Who Can Perform a Good Faith Exam
Physicians — MDs and DOs — can always perform a GFE. This is non-negotiable and universal across all 50 states.
Nurse practitioners and physician assistants can perform a GFE in many states, but scope varies significantly. Some states allow NPs and PAs to conduct independent exams; others require physician supervision or co-signature. A few states (notably California and Texas, among others) have stricter physician-only requirements for certain procedures. You must verify your state's specific rules with your state medical board or legal counsel — do not assume reciprocity across state lines.
Nurse injectors, aestheticians, and other non-physician staff cannot perform a GFE, even if they are the ones administering the treatment. They can gather history, perform skin analysis, and document findings, but a licensed independent provider must conduct and sign the exam.
Telehealth and the GFE: The Critical Limitation
Telehealth cannot satisfy a good faith exam requirement for injectable or procedural aesthetic treatment in most jurisdictions. The FDA and state medical boards expect a physical in-person evaluation — the provider must see the patient, palpate tissue, assess symmetry, and evaluate anatomy directly. A video call does not meet this standard.
Exception: Some states have carved out narrow telehealth pathways for follow-up visits or minor adjustments after an initial in-person GFE, but the first exam must be in-person. During the COVID-19 pandemic, several states issued emergency waivers allowing telehealth GFEs; most have since expired. Verify current rules with your state board before relying on any telehealth pathway.
This limitation is a major operational constraint for practices considering remote or hybrid models. You cannot build a fully virtual aesthetic practice; the GFE anchors you to a brick-and-mortar location with a qualified provider on-site.
Why the GFE Matters for Your Bottom Line
A documented GFE is your primary defense in a malpractice claim or regulatory investigation. If a patient alleges injury or a state board investigates your practice, the first question is: was there a GFE? If the answer is no, you are liable and your insurer may deny coverage.

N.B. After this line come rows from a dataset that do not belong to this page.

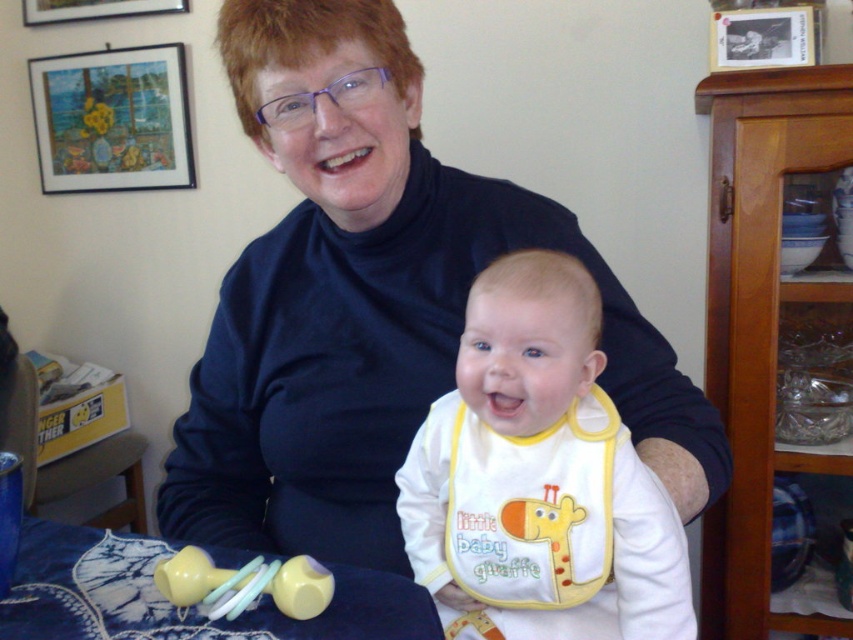 Question: Can you confirm if white soft bib at center is bigger than matte yellow plastic rattle at lower left?

Choices:
 (A) yes
 (B) no

Answer: (A)

Question: Among these points, which one is farthest from the camera?

Choices:
 (A) click(x=314, y=560)
 (B) click(x=614, y=600)
 (C) click(x=798, y=42)
 (D) click(x=404, y=561)

Answer: (C)

Question: Among these points, which one is nearest to the camera?

Choices:
 (A) (140, 1)
 (B) (213, 566)
 (C) (784, 44)

Answer: (B)

Question: Is matte yellow plastic rattle at lower left above metallic silver photo frame at upper right?

Choices:
 (A) yes
 (B) no

Answer: (B)

Question: Among these objects, which one is farthest from the camera?

Choices:
 (A) matte yellow plastic rattle at lower left
 (B) white/yellow fabric bib at center
 (C) wooden picture frame at upper left

Answer: (C)

Question: Is framed canvas at upper left to the right of wooden picture frame at upper left from the viewer's perspective?

Choices:
 (A) no
 (B) yes

Answer: (A) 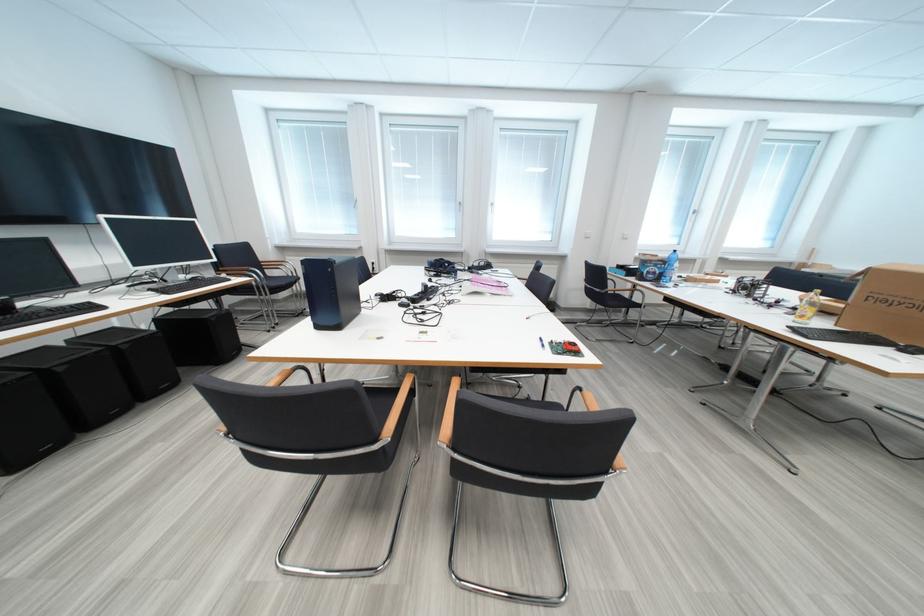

The GFE also protects against scope-of-practice violations. If a nurse injector administers filler without a physician-performed GFE, the practice has violated state medical practice acts. Penalties range from fines and cease-and-desist orders to loss of the physician's license and criminal charges in egregious cases.
Additionally, a thorough GFE reduces adverse events. Screening for anticoagulants, recent procedures, unrealistic expectations, and contraindicated anatomy prevents complications and patient dissatisfaction — which translates directly to lower liability exposure and better retention.
Documentation Standards
A GFE should include:
- Patient medical history (medications, allergies, prior procedures, bleeding disorders, autoimmune conditions)
- Informed consent signed by the patient
- Physician assessment of anatomy, skin condition, and suitability for treatment
- Specific treatment plan and expected outcomes
- Physician signature and date
Keep these records for a minimum of 7–10 years (verify your state's retention requirement). Digital records must comply with HIPAA; if you use a patient-management system, ensure it has audit trails and access controls.
The Bottom Line
The good faith exam is not a box to check — it is the legal and clinical foundation of your practice. Enforce it uniformly, document it thoroughly, and ensure every patient receives one before any treatment. If you operate across multiple states, understand each state's specific requirements. The cost of a GFE (typically absorbed into your consultation fee or treatment cost) is negligible compared to the liability of skipping it.
Frequently asked questions
Can a nurse practitioner or physician assistant perform a good faith exam for Botox or fillers?
It depends on your state. Some states allow NPs and PAs to conduct independent exams, while others require physician supervision or co-signature. California and Texas, among others, have stricter physician-only requirements for certain procedures. You must verify your specific state's rules with your state medical board or legal counsel—do not assume the same rules apply across state lines.
Can I do a good faith exam via telehealth or video call?
No, not for the initial exam. The FDA and state medical boards require a physical in-person evaluation where the provider can see, palpate tissue, and assess anatomy directly. A video call does not meet this standard. Some states allow telehealth for follow-up visits after an initial in-person GFE, but you must verify current rules with your state board.
What happens if I don't have a documented good faith exam?
You expose your practice to significant liability. In a malpractice claim or regulatory investigation, the first question is whether a GFE was performed. If the answer is no, you are liable and your malpractice insurer may deny coverage. You also risk fines, cease-and-desist orders, and potential loss of licensure.
Can a nurse injector or aesthetician perform a good faith exam?
No. Nurse injectors, aestheticians, and other non-physician staff cannot perform a GFE, even if they are administering the treatment. They can gather patient history and perform skin analysis, but a licensed independent provider (MD, DO, or in some states NP/PA) must conduct and sign the exam.
Why is a good faith exam legally required for aesthetic treatments?
The FDA classifies neuromodulators and dermal fillers as drugs or devices, and state medical boards classify their administration as the practice of medicine. A GFE documents that a qualified physician has evaluated the patient, reviewed medical history, assessed anatomy, and determined treatment is appropriate—creating the clinical and legal foundation that protects both your practice and the patient.